### WORK ITEM
Which lines of the data contain the string "name"? Copy every one.

Top of RECORDS SHOWN

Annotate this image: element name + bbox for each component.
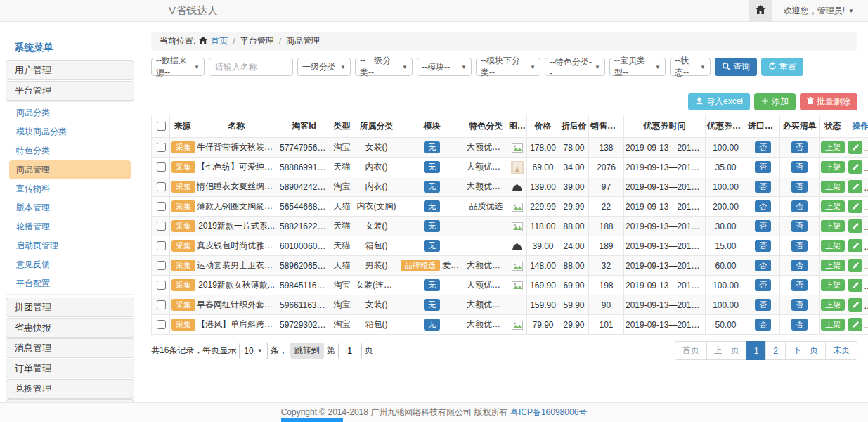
import-excel-button[interactable]: 导入excel bbox=[688, 93, 750, 110]
icp-link[interactable]: 粤ICP备16098006号 bbox=[510, 407, 587, 418]
must-buy-toggle[interactable]: 否 bbox=[791, 161, 808, 174]
import-select-toggle[interactable]: 否 bbox=[755, 260, 771, 272]
sidebar-item-6[interactable]: 轮播管理 bbox=[9, 217, 131, 236]
sidebar-item-9[interactable]: 平台配置 bbox=[9, 274, 131, 293]
row-checkbox[interactable] bbox=[157, 162, 166, 172]
sidebar-item-4[interactable]: 宣传物料 bbox=[9, 179, 131, 198]
edit-button[interactable] bbox=[848, 239, 862, 252]
pager-first[interactable]: 首页 bbox=[675, 341, 707, 360]
import-select-toggle[interactable]: 否 bbox=[755, 279, 771, 292]
must-buy-toggle[interactable]: 否 bbox=[791, 260, 808, 272]
sidebar-item-1[interactable]: 模块商品分类 bbox=[9, 122, 131, 141]
sidebar-bottom-section-1[interactable]: 省惠快报 bbox=[6, 318, 134, 338]
must-buy-toggle[interactable]: 否 bbox=[791, 141, 808, 154]
status-toggle[interactable]: 上架 bbox=[821, 161, 845, 174]
edit-button[interactable] bbox=[848, 279, 862, 292]
import-select-toggle[interactable]: 否 bbox=[755, 240, 771, 252]
sidebar-bottom-section-4[interactable]: 兑换管理 bbox=[6, 379, 134, 399]
status-toggle[interactable]: 上架 bbox=[821, 200, 845, 213]
row-checkbox[interactable] bbox=[157, 241, 166, 250]
filter-module[interactable]: --模块--▼ bbox=[417, 58, 472, 76]
row-checkbox[interactable] bbox=[157, 222, 166, 231]
price: 169.90 bbox=[527, 276, 559, 295]
sidebar-bottom-section-3[interactable]: 订单管理 bbox=[6, 359, 134, 378]
edit-button[interactable] bbox=[848, 141, 862, 154]
row-checkbox[interactable] bbox=[157, 143, 166, 152]
sidebar-item-5[interactable]: 版本管理 bbox=[9, 198, 131, 217]
import-select-toggle[interactable]: 否 bbox=[755, 181, 771, 193]
row-checkbox[interactable] bbox=[157, 281, 166, 290]
pager-page-1[interactable]: 1 bbox=[746, 341, 767, 360]
sidebar-item-3[interactable]: 商品管理 bbox=[9, 160, 131, 179]
reset-button[interactable]: 重置 bbox=[761, 58, 803, 76]
import-select-toggle[interactable]: 否 bbox=[755, 220, 771, 233]
must-buy-toggle[interactable]: 否 bbox=[791, 319, 808, 331]
batch-delete-button[interactable]: 批量删除 bbox=[800, 93, 857, 110]
search-button[interactable]: 查询 bbox=[715, 58, 757, 76]
import-select-toggle[interactable]: 否 bbox=[755, 319, 771, 331]
product-name: 2019新款女秋薄款... bbox=[195, 276, 278, 295]
must-buy-toggle[interactable]: 否 bbox=[791, 279, 808, 292]
jump-button[interactable]: 跳转到 bbox=[290, 343, 324, 359]
sidebar-section-0[interactable]: 用户管理 bbox=[6, 60, 134, 80]
must-buy-toggle[interactable]: 否 bbox=[791, 220, 808, 233]
edit-button[interactable] bbox=[848, 298, 862, 312]
sidebar-bottom-section-0[interactable]: 拼团管理 bbox=[6, 298, 134, 317]
edit-button[interactable] bbox=[848, 160, 862, 174]
edit-button[interactable] bbox=[848, 318, 862, 331]
filter-level1-category[interactable]: 一级分类▼ bbox=[297, 58, 351, 76]
row-checkbox[interactable] bbox=[157, 202, 166, 211]
pager-next[interactable]: 下一页 bbox=[785, 341, 826, 360]
sidebar-item-7[interactable]: 启动页管理 bbox=[9, 236, 131, 255]
filter-module-subcategory[interactable]: --模块下分类--▼ bbox=[476, 58, 540, 76]
page-number-input[interactable] bbox=[338, 343, 362, 359]
sidebar-item-0[interactable]: 商品分类 bbox=[9, 103, 131, 122]
edit-button[interactable] bbox=[848, 259, 862, 272]
sidebar-item-2[interactable]: 特色分类 bbox=[9, 141, 131, 160]
row-checkbox[interactable] bbox=[157, 182, 166, 191]
row-checkbox[interactable] bbox=[157, 300, 166, 309]
status-toggle[interactable]: 上架 bbox=[821, 181, 845, 193]
user-menu[interactable]: 欢迎您，管理员! ▼ bbox=[772, 0, 868, 21]
must-buy-toggle[interactable]: 否 bbox=[791, 299, 808, 312]
breadcrumb-home-link[interactable]: 首页 bbox=[211, 35, 228, 47]
status-toggle[interactable]: 上架 bbox=[821, 260, 845, 272]
status-toggle[interactable]: 上架 bbox=[821, 319, 845, 331]
must-buy-toggle[interactable]: 否 bbox=[791, 181, 808, 193]
select-all-checkbox[interactable] bbox=[157, 122, 166, 131]
filter-name-input[interactable] bbox=[209, 58, 293, 76]
page-size-select[interactable]: 10 ▼ bbox=[239, 343, 267, 359]
status-toggle[interactable]: 上架 bbox=[821, 279, 845, 292]
row-checkbox[interactable] bbox=[157, 320, 166, 329]
row-checkbox[interactable] bbox=[157, 261, 166, 270]
must-buy-toggle[interactable]: 否 bbox=[791, 200, 808, 213]
filter-feature-category[interactable]: --特色分类--▼ bbox=[545, 58, 605, 76]
sidebar-section-1[interactable]: 平台管理 bbox=[6, 81, 134, 101]
status-toggle[interactable]: 上架 bbox=[821, 220, 845, 233]
edit-button[interactable] bbox=[848, 219, 862, 233]
filter-data-source[interactable]: --数据来源--▼ bbox=[151, 58, 205, 76]
filter-status[interactable]: --状态--▼ bbox=[670, 58, 711, 76]
import-select-toggle[interactable]: 否 bbox=[755, 200, 771, 213]
row-select-cell bbox=[152, 236, 170, 256]
edit-button[interactable] bbox=[848, 200, 862, 213]
sidebar-bottom-section-2[interactable]: 消息管理 bbox=[6, 338, 134, 358]
status-toggle[interactable]: 上架 bbox=[821, 141, 845, 154]
import-select-toggle[interactable]: 否 bbox=[755, 141, 771, 154]
feature-category: 大额优惠券 bbox=[465, 158, 507, 177]
edit-button[interactable] bbox=[848, 180, 862, 193]
status-toggle[interactable]: 上架 bbox=[821, 299, 845, 312]
filter-level2-category[interactable]: --二级分类--▼ bbox=[355, 58, 413, 76]
add-button[interactable]: 添加 bbox=[754, 93, 796, 110]
pager-prev[interactable]: 上一页 bbox=[706, 341, 747, 360]
must-buy-toggle[interactable]: 否 bbox=[791, 240, 808, 252]
filter-item-type[interactable]: --宝贝类型--▼ bbox=[609, 58, 666, 76]
import-select-toggle[interactable]: 否 bbox=[755, 161, 771, 174]
status-toggle[interactable]: 上架 bbox=[821, 240, 845, 252]
home-button[interactable] bbox=[749, 0, 772, 21]
sidebar-item-8[interactable]: 意见反馈 bbox=[9, 255, 131, 274]
pager-last[interactable]: 末页 bbox=[825, 341, 857, 360]
import-select-toggle[interactable]: 否 bbox=[755, 299, 771, 312]
pager-page-2[interactable]: 2 bbox=[765, 341, 786, 360]
search-icon bbox=[722, 62, 730, 72]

Bottom of RECORDS SHOWN

### WRITTEN SOLUTION
Annotate this image: element name + bbox for each component.
product-name: 2019新款女秋薄款... bbox=[195, 276, 278, 295]
filter-name-input[interactable] bbox=[209, 58, 293, 76]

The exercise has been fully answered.